── Data shown ──
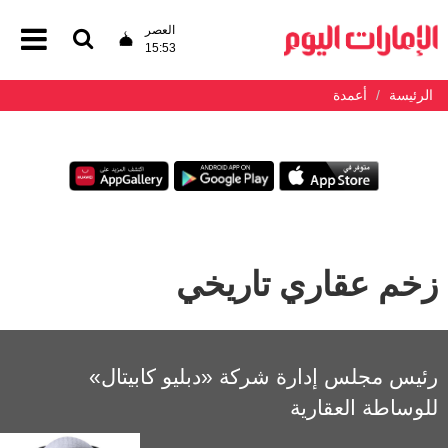
العصر
15:53
الرئيسة
أعمدة
زخم عقاري تاريخي
رئيس مجلس إدارة شركة «دبليو كابيتال»
للوساطة العقارية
───
Instructions for the task:
Could you restate every entry above word for word, leaving out the pictures?

Response:
العصر
15:53
الرئيسة
أعمدة
زخم عقاري تاريخي
رئيس مجلس إدارة شركة «دبليو كابيتال»
للوساطة العقارية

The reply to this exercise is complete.